Thanks for your suggestions.

1. Can you reproduce the web hook push event failure in any way?

2. Thanks for the suggestion, I made https://gitlab.com/gitlab-com/doc-gitlab-com/issues/55


It's $25 a month if you want to manage teams. Wish I'd known that before I switched off bitbucket.


Are your team's salaries so low that $25 a month is a noticeable cost?

I can't think of any situation involving multiple paid employees where $25 is anything but a rounding error.


what does that mean, you can't add collaborators to your 7$ a month project?


You've always been able to add collaborators to private projects. What you miss out on is the team features, which isn't very much if you have a small team.


As of the last couple months, you can add collaborators to your project.


thanks for the heads up!


There was a conversation about got lab last week, which prompted me to go check out Gitlab. After a good five minutes looking around their site I could not discern that it was possible to host repositories on their servers. Their entire sales pitch is about hosting your own. They need to fix that if they want any attention.

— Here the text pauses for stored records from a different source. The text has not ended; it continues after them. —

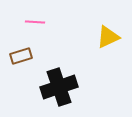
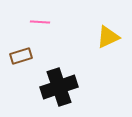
pink line: moved 5 px right
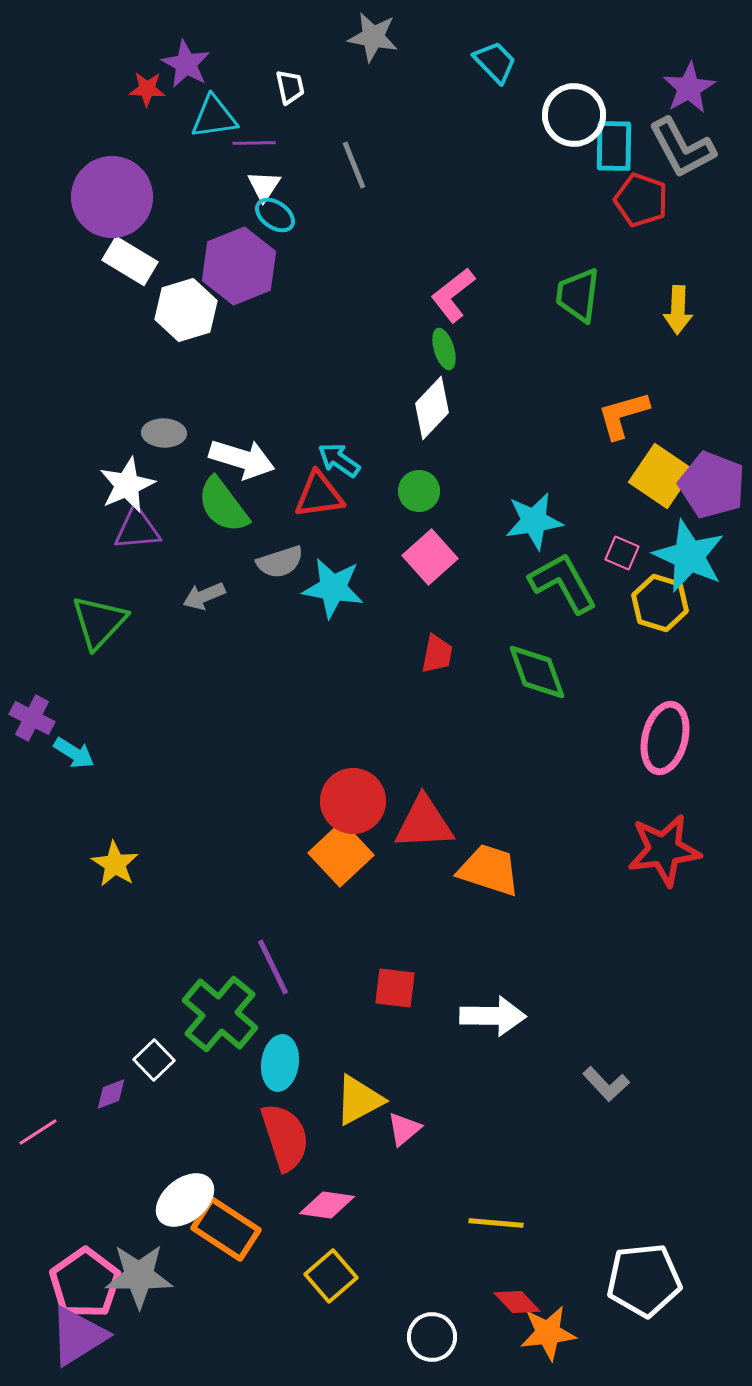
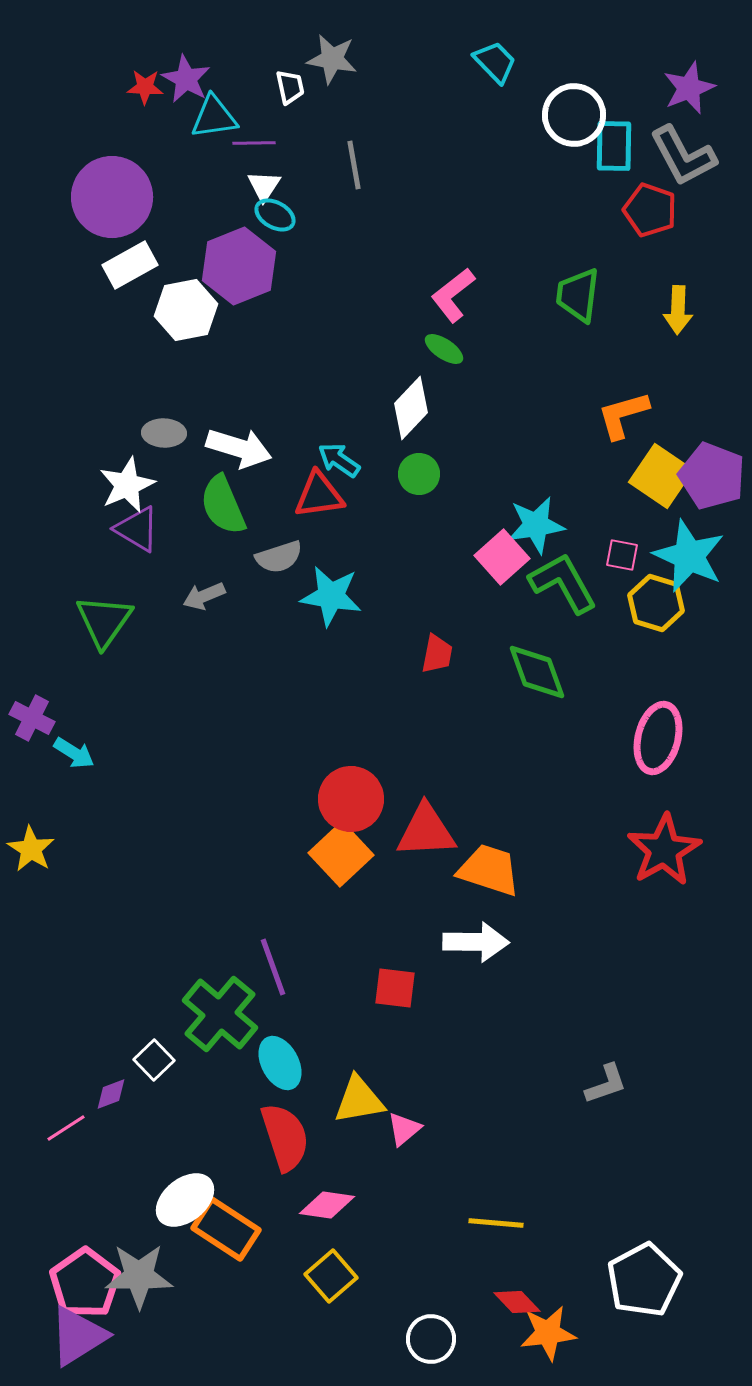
gray star at (373, 37): moved 41 px left, 22 px down
purple star at (186, 64): moved 15 px down
purple star at (689, 88): rotated 8 degrees clockwise
red star at (147, 89): moved 2 px left, 2 px up
gray L-shape at (682, 148): moved 1 px right, 8 px down
gray line at (354, 165): rotated 12 degrees clockwise
red pentagon at (641, 200): moved 9 px right, 10 px down
cyan ellipse at (275, 215): rotated 6 degrees counterclockwise
white rectangle at (130, 261): moved 4 px down; rotated 60 degrees counterclockwise
white hexagon at (186, 310): rotated 6 degrees clockwise
green ellipse at (444, 349): rotated 39 degrees counterclockwise
white diamond at (432, 408): moved 21 px left
white arrow at (242, 459): moved 3 px left, 11 px up
purple pentagon at (712, 485): moved 9 px up
green circle at (419, 491): moved 17 px up
green semicircle at (223, 505): rotated 14 degrees clockwise
cyan star at (534, 521): moved 2 px right, 4 px down
purple triangle at (137, 529): rotated 36 degrees clockwise
pink square at (622, 553): moved 2 px down; rotated 12 degrees counterclockwise
pink square at (430, 557): moved 72 px right
gray semicircle at (280, 562): moved 1 px left, 5 px up
cyan star at (333, 588): moved 2 px left, 8 px down
yellow hexagon at (660, 603): moved 4 px left
green triangle at (99, 622): moved 5 px right, 1 px up; rotated 8 degrees counterclockwise
pink ellipse at (665, 738): moved 7 px left
red circle at (353, 801): moved 2 px left, 2 px up
red triangle at (424, 823): moved 2 px right, 8 px down
red star at (664, 850): rotated 22 degrees counterclockwise
yellow star at (115, 864): moved 84 px left, 15 px up
purple line at (273, 967): rotated 6 degrees clockwise
white arrow at (493, 1016): moved 17 px left, 74 px up
cyan ellipse at (280, 1063): rotated 36 degrees counterclockwise
gray L-shape at (606, 1084): rotated 66 degrees counterclockwise
yellow triangle at (359, 1100): rotated 18 degrees clockwise
pink line at (38, 1132): moved 28 px right, 4 px up
white pentagon at (644, 1280): rotated 22 degrees counterclockwise
white circle at (432, 1337): moved 1 px left, 2 px down
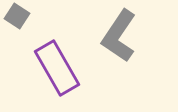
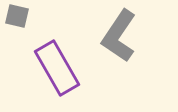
gray square: rotated 20 degrees counterclockwise
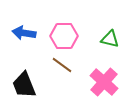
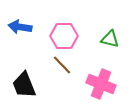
blue arrow: moved 4 px left, 6 px up
brown line: rotated 10 degrees clockwise
pink cross: moved 3 px left, 2 px down; rotated 20 degrees counterclockwise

If they made their pages community oriented, and allowed for people to link their github accounts to their Gitlab accounts, then they would have a shot at stealing the hearts and minds.

If they could support forking from github that would be even better, but I bet GitHub would try to block them.


On our website we try to cater to both on-premises and SaaS users. Our homepage https://about.gitlab.com/ has 4 offerings of which one is GitLab.com, we plan to reduce this to 3 to make .com more prominent. We also have GitLab.com in the top navigation as well as a Sign In button.

Where did you look on our website and expected to find information about hosting repositories on our servers? Maybe we can add a notice there.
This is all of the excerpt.